02 - Quality Assessment and Filtering
Why do we need to filter our data?
Sequencing is not a perfect process, and errors/biases can be introduced at many steps. As we read about in Hemstrom et al. (2024), there are errors that get introduced through various steps in the sequencing process, including biases introduced during sequencing library preparation, polymerase errors during replication, errors that occur during the sequencing process itself, and inaccurate base calling. In addition, errors can be introduced when sequences are aligned to a reference genome.
“Filtering is an issue of paramount importance because every genomic dataset must be filtered, often repeatedly, and the same dataset filtered in different ways can yield entirely different results” (Hemstrom et al. 2024)
Additional reading on the subject: Shafer et al. https://doi.org/10.1111/2041-210X.12700 and Nazareno & Knowles https://doi.org/10.3389/fpls.2021.677009
How do we assess data quality?
When we get our hands on sequencing data, we always want to start with quality assessment, followed by read trimming and filtering, depending on how those data look. The most common program used to do quality assessment of raw fastq
files is Fastqc. This program can be used to get an idea of how the reads look and what kind of filtering may be needed. On the UA HPC, Fastqc is installed as a module, so we can use it as follows:
module load fastqc
fastqc -o output_directory/ sequencing_data.fastq
This will take a while to run on a whole lane of data, so for in-class purposes we will be working with a small subset of a seuqencing lane, small_AC_1.clean.fastq
, which can be found in our shared /xdisk/jrick/consbioinf/shared_data
directory. To run Fastqc on these data, we will use:
mkdir fastqc_output/
fastqc -o fastqc_output/ small_AC_1.clean.fastq
Once it runs, we can download the html and view the results. The easiest way to do this is to navigate to https://ood.hpc.arizona.edu/, navigate to the File Viewer, and then navigate to the /xdisk/jrick/shared_data/fastqc_output/
directory. There will be a html
file with the small_AC_1.clean
prefix, and you can download this and then open it on your computer.
As we look through the results, the program will flag what it thinks may be concerning to you; however, what things are actually concerning to you will depend on knowing your expectations for your data—for example, I know that the first 8-10 bases in our reads are the barcodes, so it doesn’t worry me that the per-base sequence content is doing funky things around there. However, we do find that there is an overrepresentation of Illlumina adapters, which suggests that we should probably trim these from our reads (but see note below that you may not actually need to trim these).
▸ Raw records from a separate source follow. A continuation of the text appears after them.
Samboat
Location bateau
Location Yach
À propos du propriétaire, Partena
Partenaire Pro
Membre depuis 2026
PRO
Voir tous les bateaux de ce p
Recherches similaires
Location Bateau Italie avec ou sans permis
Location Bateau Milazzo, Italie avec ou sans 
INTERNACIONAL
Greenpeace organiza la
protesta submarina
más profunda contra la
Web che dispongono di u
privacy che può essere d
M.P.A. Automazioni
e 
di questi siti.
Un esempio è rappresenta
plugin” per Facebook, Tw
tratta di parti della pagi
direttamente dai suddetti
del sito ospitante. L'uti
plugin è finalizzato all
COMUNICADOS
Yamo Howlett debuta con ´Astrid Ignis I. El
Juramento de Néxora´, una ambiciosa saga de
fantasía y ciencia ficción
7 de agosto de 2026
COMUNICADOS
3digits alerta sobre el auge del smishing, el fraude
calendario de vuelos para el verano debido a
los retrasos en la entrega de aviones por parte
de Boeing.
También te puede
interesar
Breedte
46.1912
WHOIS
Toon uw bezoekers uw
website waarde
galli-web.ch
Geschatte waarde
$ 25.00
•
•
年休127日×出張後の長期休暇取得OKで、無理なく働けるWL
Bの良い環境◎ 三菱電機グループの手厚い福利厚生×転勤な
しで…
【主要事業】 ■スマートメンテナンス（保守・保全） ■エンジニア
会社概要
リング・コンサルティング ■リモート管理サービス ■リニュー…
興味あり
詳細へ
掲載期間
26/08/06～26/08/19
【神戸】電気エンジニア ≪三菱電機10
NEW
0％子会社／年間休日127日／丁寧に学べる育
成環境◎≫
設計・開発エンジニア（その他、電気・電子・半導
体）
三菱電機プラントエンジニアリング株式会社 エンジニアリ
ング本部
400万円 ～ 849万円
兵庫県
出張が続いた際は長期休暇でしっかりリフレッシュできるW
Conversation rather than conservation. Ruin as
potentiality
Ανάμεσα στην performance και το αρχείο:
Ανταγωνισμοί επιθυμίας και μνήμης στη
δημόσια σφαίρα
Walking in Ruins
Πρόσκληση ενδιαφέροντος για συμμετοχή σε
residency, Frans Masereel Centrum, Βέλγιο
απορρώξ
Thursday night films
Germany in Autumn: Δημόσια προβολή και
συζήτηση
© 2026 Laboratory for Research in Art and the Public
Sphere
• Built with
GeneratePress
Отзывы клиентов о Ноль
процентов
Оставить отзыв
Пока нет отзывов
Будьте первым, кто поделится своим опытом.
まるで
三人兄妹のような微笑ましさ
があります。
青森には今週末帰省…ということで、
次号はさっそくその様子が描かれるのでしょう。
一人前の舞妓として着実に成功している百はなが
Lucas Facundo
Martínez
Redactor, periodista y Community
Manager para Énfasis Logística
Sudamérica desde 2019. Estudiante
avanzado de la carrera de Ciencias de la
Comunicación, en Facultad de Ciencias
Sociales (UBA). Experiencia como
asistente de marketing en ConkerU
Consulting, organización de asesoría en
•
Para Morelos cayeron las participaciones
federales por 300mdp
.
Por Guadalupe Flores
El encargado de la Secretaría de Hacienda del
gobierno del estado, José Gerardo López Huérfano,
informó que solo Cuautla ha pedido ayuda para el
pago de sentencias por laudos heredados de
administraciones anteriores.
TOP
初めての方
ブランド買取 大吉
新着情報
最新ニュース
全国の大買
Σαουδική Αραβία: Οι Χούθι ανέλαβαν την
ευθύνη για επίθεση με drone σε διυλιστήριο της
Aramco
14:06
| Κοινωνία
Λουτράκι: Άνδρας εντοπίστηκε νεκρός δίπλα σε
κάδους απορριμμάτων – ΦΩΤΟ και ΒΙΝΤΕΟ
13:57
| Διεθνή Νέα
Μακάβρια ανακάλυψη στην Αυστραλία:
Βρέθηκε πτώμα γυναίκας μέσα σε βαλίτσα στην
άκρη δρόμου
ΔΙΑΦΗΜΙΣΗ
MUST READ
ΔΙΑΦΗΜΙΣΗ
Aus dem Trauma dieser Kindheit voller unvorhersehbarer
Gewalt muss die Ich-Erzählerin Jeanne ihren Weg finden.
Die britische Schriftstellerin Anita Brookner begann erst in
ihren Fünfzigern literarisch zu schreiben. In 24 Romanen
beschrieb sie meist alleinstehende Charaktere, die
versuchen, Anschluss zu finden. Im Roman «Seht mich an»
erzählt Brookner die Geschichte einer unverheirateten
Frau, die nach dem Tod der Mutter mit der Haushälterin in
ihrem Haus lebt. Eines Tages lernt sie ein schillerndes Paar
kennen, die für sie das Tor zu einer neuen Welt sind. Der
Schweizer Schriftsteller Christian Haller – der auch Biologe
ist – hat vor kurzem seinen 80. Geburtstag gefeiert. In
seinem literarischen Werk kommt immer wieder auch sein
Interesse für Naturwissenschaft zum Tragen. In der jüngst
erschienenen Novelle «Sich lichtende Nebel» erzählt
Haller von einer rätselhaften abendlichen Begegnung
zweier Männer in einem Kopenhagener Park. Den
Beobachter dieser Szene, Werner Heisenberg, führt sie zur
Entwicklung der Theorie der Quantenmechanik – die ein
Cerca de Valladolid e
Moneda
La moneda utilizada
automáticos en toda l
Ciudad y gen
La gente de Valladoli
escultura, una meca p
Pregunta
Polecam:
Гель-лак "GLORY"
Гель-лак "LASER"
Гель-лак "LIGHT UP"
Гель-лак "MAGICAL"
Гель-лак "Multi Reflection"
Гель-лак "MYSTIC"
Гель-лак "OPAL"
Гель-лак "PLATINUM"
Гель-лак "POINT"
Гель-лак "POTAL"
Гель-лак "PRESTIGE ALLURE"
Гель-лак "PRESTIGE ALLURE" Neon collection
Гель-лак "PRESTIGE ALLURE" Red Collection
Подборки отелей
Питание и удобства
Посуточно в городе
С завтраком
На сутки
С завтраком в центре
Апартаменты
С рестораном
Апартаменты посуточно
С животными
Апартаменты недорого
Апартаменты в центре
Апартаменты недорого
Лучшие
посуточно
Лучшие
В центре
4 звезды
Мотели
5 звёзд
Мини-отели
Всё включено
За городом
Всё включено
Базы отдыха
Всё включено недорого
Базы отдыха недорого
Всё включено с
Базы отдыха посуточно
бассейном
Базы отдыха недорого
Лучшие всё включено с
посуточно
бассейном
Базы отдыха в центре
How do we trim and filter our reads?
Cutadapt is commonly used for filtering/trimming sequencing reads
- Load on the UA HPC using
module load cutadapt
- We probably want to quality trim the end of the reads (
-q 10
trims anything with quality < 10) and maybe trim the adapter sequences (if needed, using-a ADAPTER
or-a file:adapters.fasta
). In class, we chose to trim any bases with a quality < 20. To do this, we used the following code:
cutadapt -q 20 -o AC1-AC16_0505_009-q20.fastq /xdisk/jrick/consbioinf/shared_data/char_fastq/AC1-AC16_0505_009.fastq
- Info from cutadapt documentation: Under some circumstances, you may want to consider not trimming adapters at all. For example, a good library prepared for exome, genome or transcriptome sequencing should contain very few reads with adapters anyway. Also, some read mapping programs including BWA-MEM and STAR will soft-clip bases at the 3’ ends of reads that do not match the reference, which will take care of adapters implicitly.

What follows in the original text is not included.